The Hiscox Cyber Readiness Report 2019 was released earlier this week. The report, which uses business information across seven countries, highlights a marked increase in threats to small and medium-sized businesses.
Unsurprisingly, reports of cyber attacks have increased for UK firms in 2019 – jumping from 40% to an alarming 55% over the past twelve months.
A key contributor to these statistics is a complacency when it comes to cyber security – if you think that your business won’t be targeted by cyber criminals, then you’re greatly mistaken.
You cannot afford to make that wager – the financial implications of being unprepared for and suffering a cyber attack are too great.
Fail to prepare, then prepare to fail
One of the concerning statistics to emerge from the report is that 72% of UK firms are considered novices in their IT security. Cyber criminals are not novices and they will prey upon those who are. If your cyber security is not up to scratch, your business is a ripe target for a cyber attack.
However, businesses have moved to appoint heads of cyber security. Those without a dedicated expert have fallen to 20% from a previous 33% in 2018.
This raises the following question:
If more businesses have employed a cyber security expert, then why are firms predominantly made up of cyber security novices?
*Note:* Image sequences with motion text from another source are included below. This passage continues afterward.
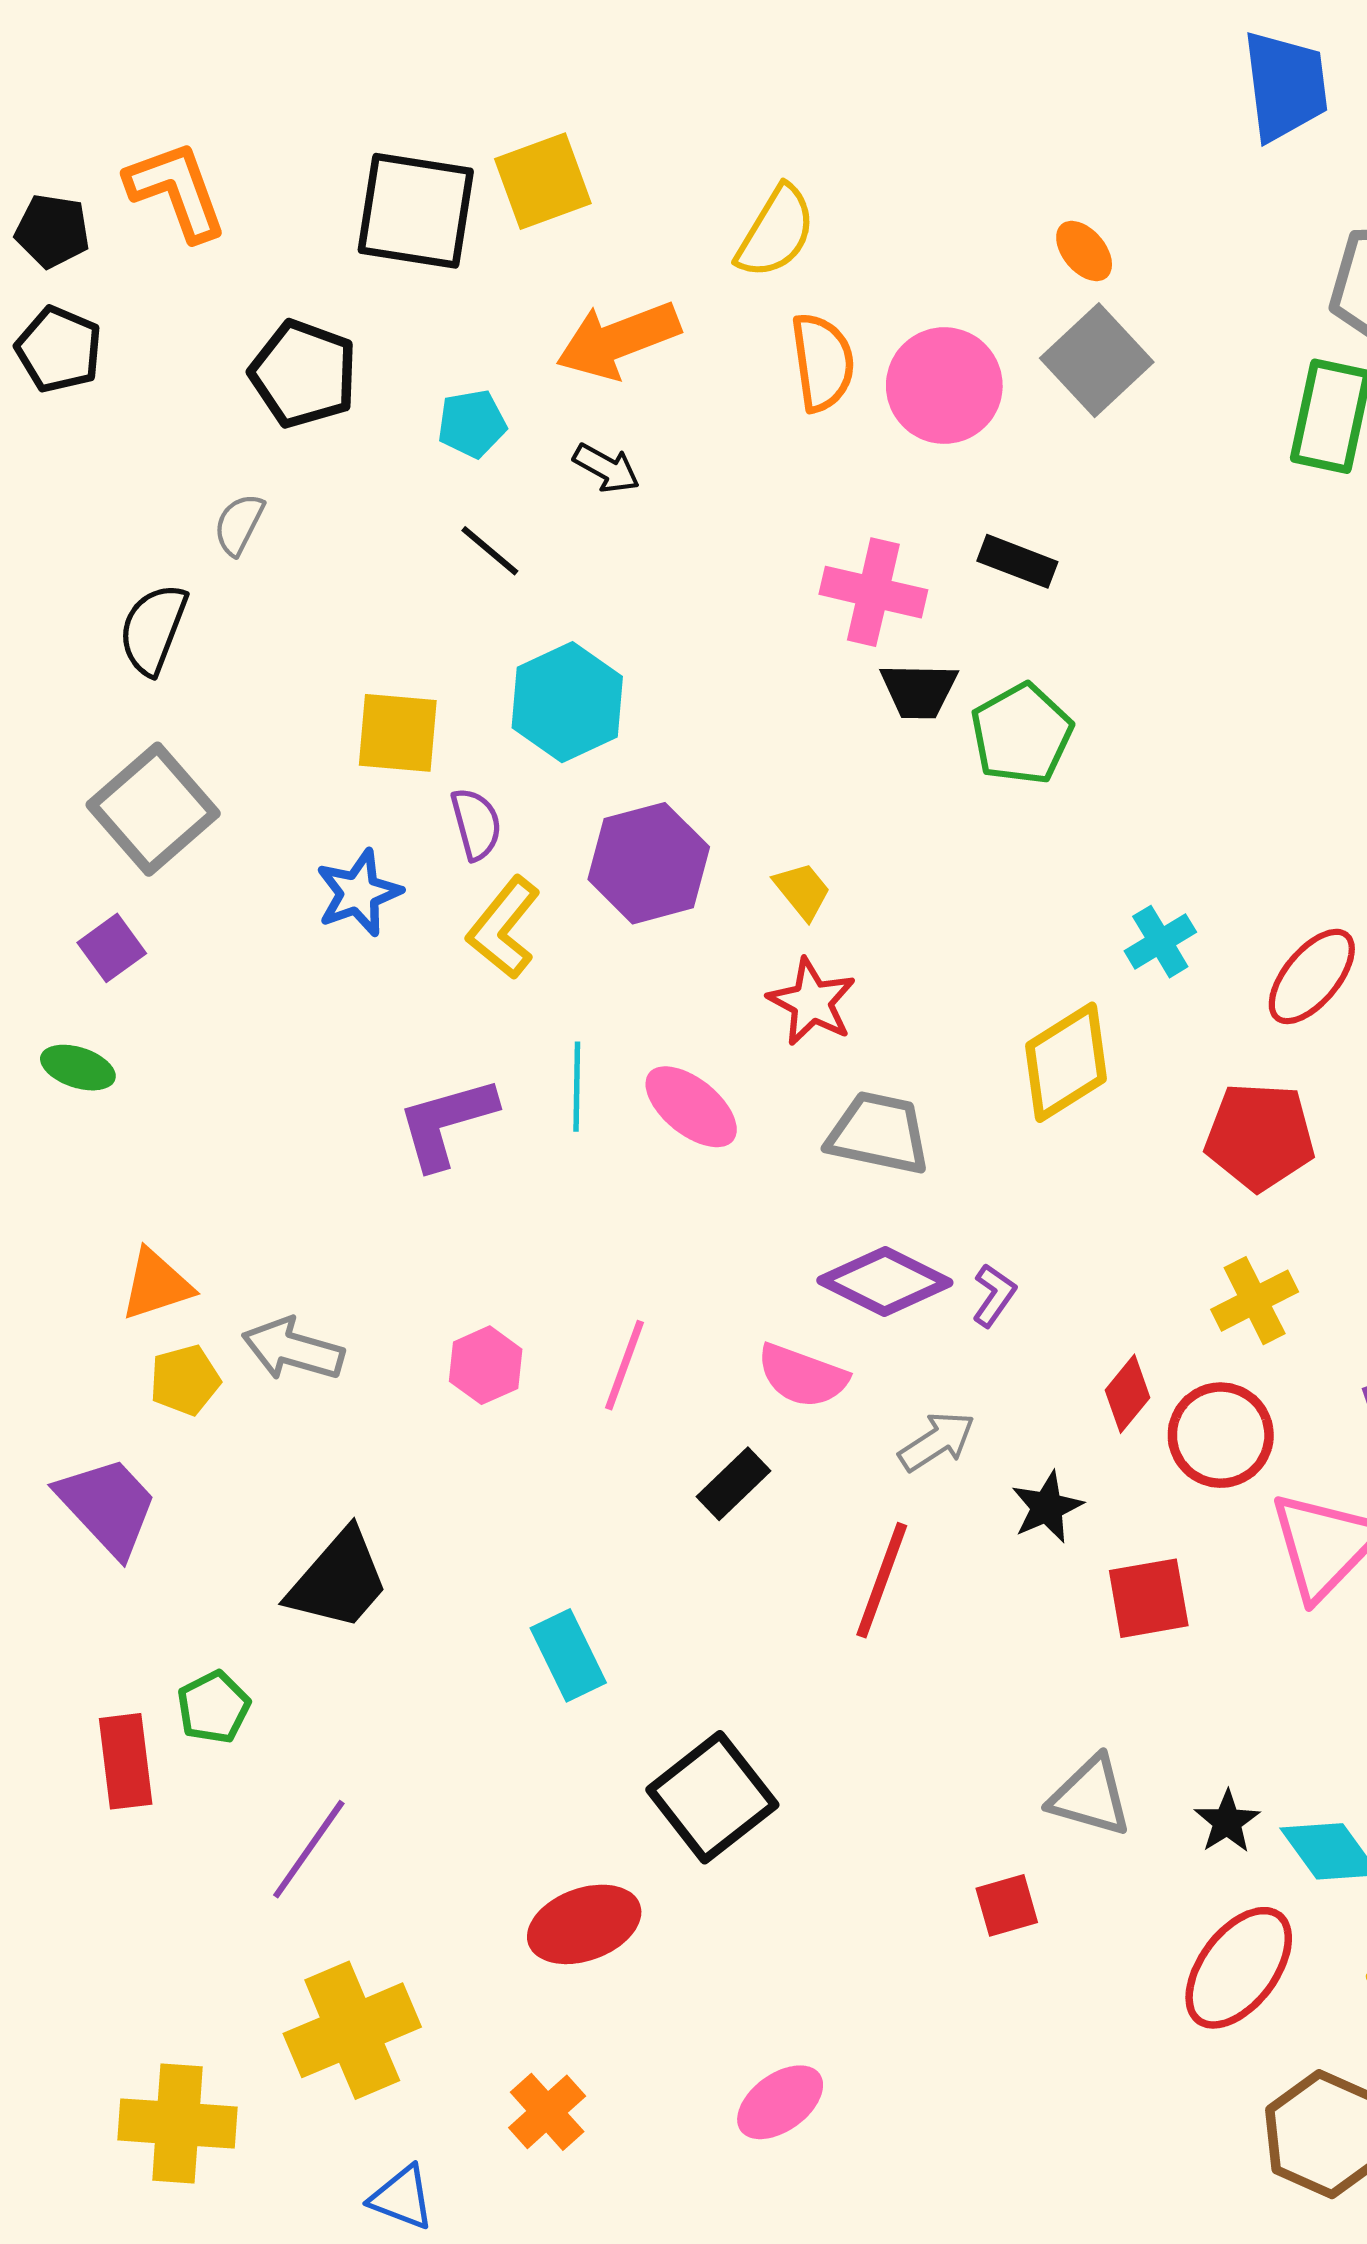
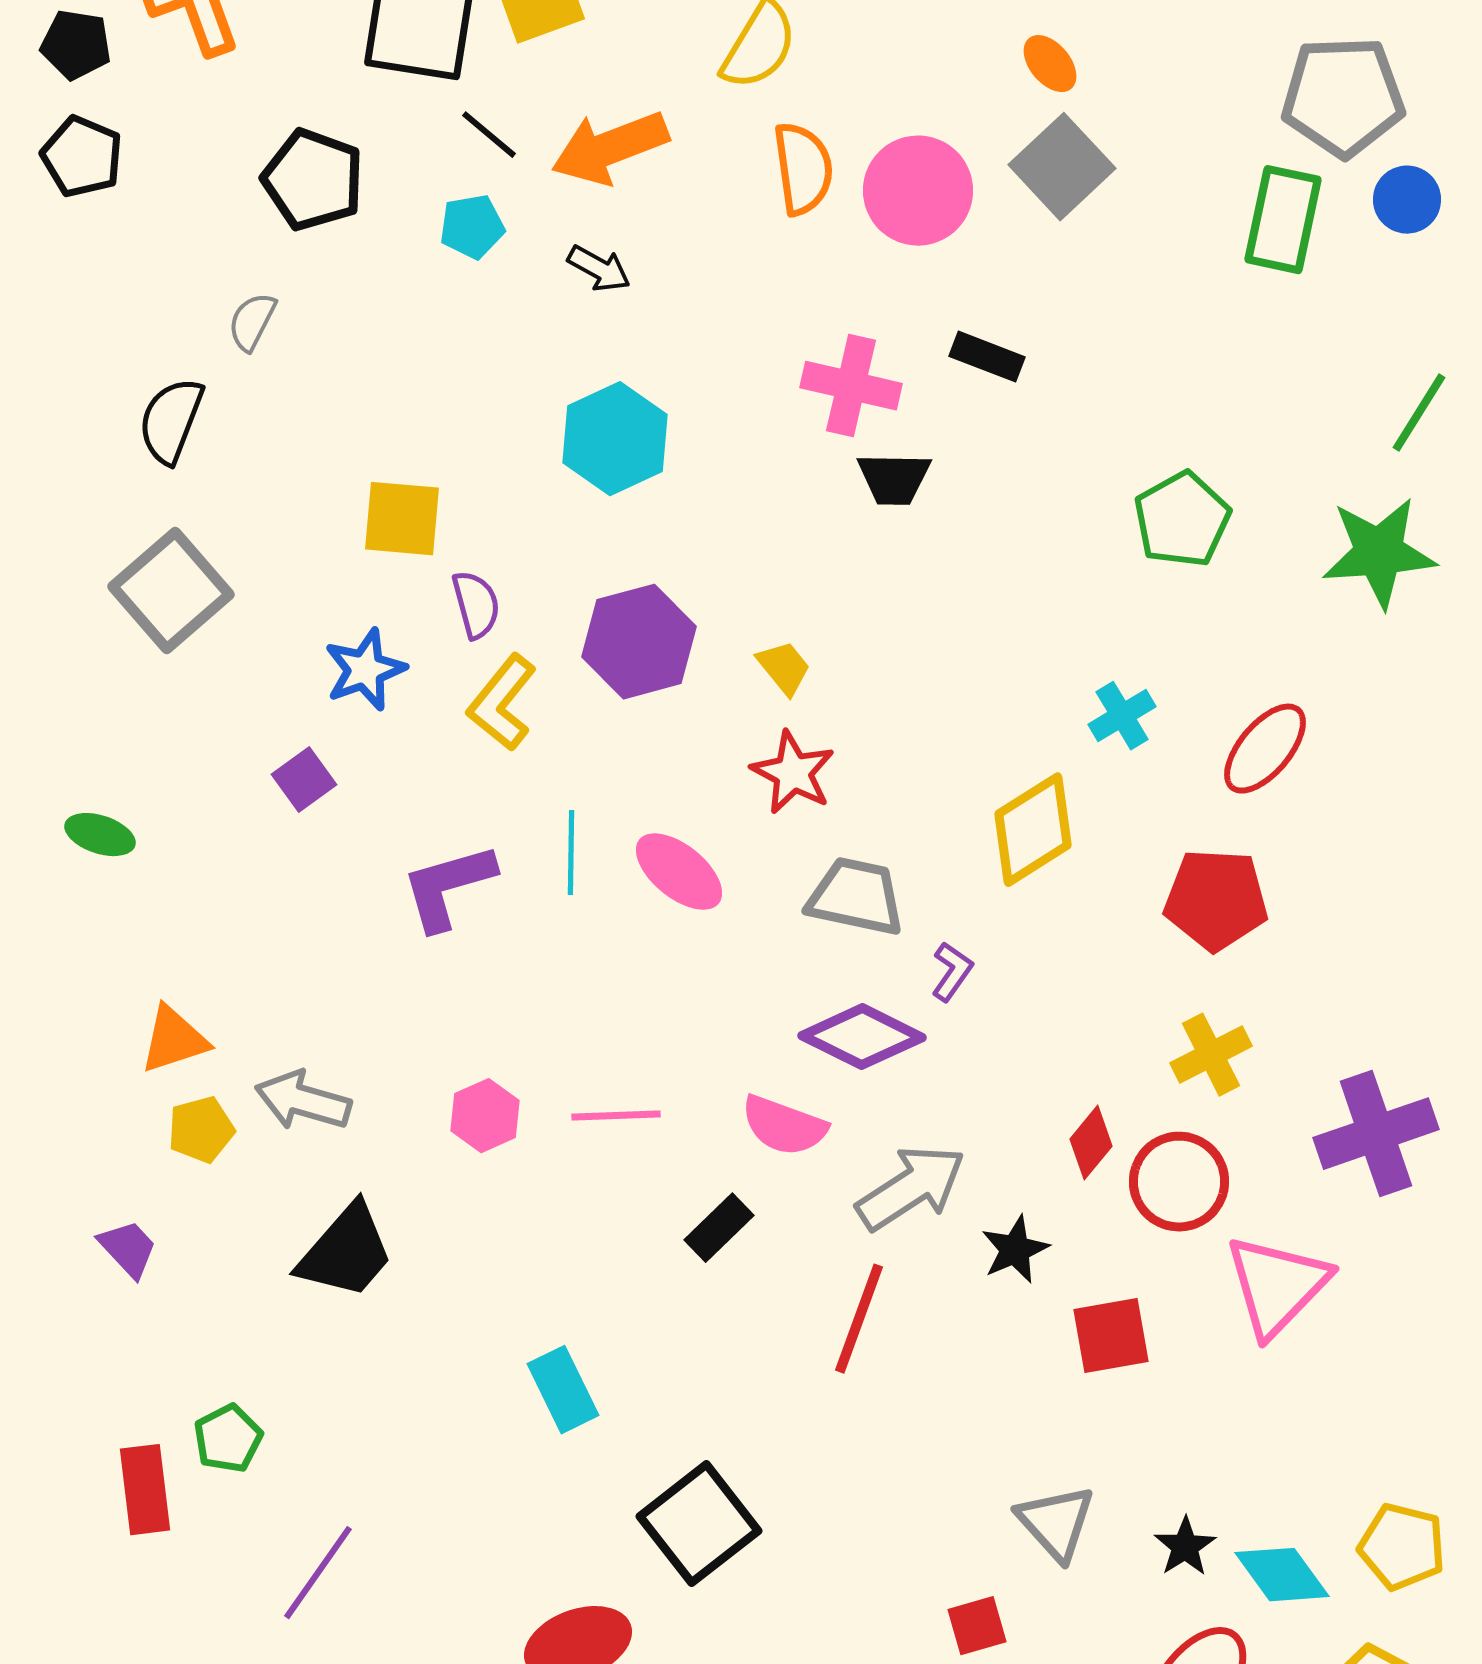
black line: (490, 551) -> (489, 135), moved
cyan hexagon: (567, 702) -> (615, 439), moved
green pentagon: (1022, 734) -> (1182, 520), moved
purple square: (112, 948) -> (304, 780), moved
purple L-shape: (994, 1295) -> (952, 972), moved
pink line: (624, 1365) -> (616, 1116), turned 68
gray arrow: (937, 1441) -> (911, 1188), size x1.5
purple trapezoid: (108, 1506) -> (128, 1249), size x0.6
black trapezoid: (338, 1580) -> (346, 1252), moved
gray triangle: (1090, 1796) -> (1056, 1523), turned 32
There are two explanations for this:
- The expertise is not filtering down to employees through IT awareness training; or
- Cyber criminals have gotten smarter and their methods more sophisticated.
With nearly three quarters of businesses in the report vulnerable to a cyber attack, and the amount of cyber attacks increasing, it is crucial that your business addresses the two above deficiencies with an IT strategy review.
Increasing Cyber Threat Landscape
Since 2018, the amount of reported cyber attacks have risen from 45% to 61%. This is a worrying but unsurprising trend.
Firms reporting four or more cyber attacks in a year have risen to 30%, up from 20% in 2018. This is excessive, but it can be remedied with a proper IT security strategy in place that accounts for every attack vector. This includes endpoint security, network security, BCDR, and more.
“…where hackers formerly focused mainly on larger companies, small-and-medium-sized firms are now equally vulnerable.”
Cyber CEO, Hiscox
Meanwhile, attacks on small and medium-sized businesses have risen to 59%. This demonstrates that large companies are no longer the sole victims – if a cyber criminal can breach your business, they will, regardless of its size.
Hackers are opportunists and often choose the path of least resistance, so our recommendation is to prepare your business for a cyber attack, regardless of the perceived likelihood.
Create a Strong Password
A strong or weak password can often be the difference between a breach and a secure business. It’s no coincidence that the findings published by Hiscox were released in the same week that the NCSC (National Cyber Security Centre) reported clear gaps in password knowledge.
For example, the password ‘123456’ was found to be the most widely used password in breached accounts, used a staggering 23.2 million times.
Other popular, yet predictable passwords include: ‘password’, ‘qwerty’, first names, favourite football teams, and favourite musicians.
If you want to stay protected from a cyber attack it’s simple. Don’t use something personal or that can be guessed easily.
Instead, use a password manager in conjunction with a password generator tool to secure your accounts effectively.
Financial Impact of Cyber Attacks
The financial impact to your business from a cyber attack can be devasting. In the last 12 months, the mean cost of all UK cyber security incidents has risen from £177,000 to £285,000 – an increase of around 61%. Sustained cyber attacks over a 12 month period would therefore be terminal for your business.
Over the last year, only 5 of the 15 sectors cited in the Hiscox report have seen a reduction in the average cost of all cyber crime incidents.
Arguably one of the most staggering statistics from the report is that the mean cost of the largest single incident has risen from £26,000 to £155,000 in the last year. Such a dramatic increase not only emphasises the burgeoning industry of cyber crime, but that businesses need to do more.
Not only must you have all of the necessary cyber security solutions in place, but your staff must possess IT awareness training.
The cost and damages associated with a cyber attack leave no doubt that prevention is better than cure. Simply being aware of the threat of cyber crime is no longer sufficient – you must take measures to protect your staff, business, and supply chain.
The report confirms that most businesses are still not cyber ready. Neuways recommends investment in an IT consultancy and an IT strategy review. These are great places to start because they will assess your business’s cyber readiness and put in place a cyber security roadmap for future-proof protection.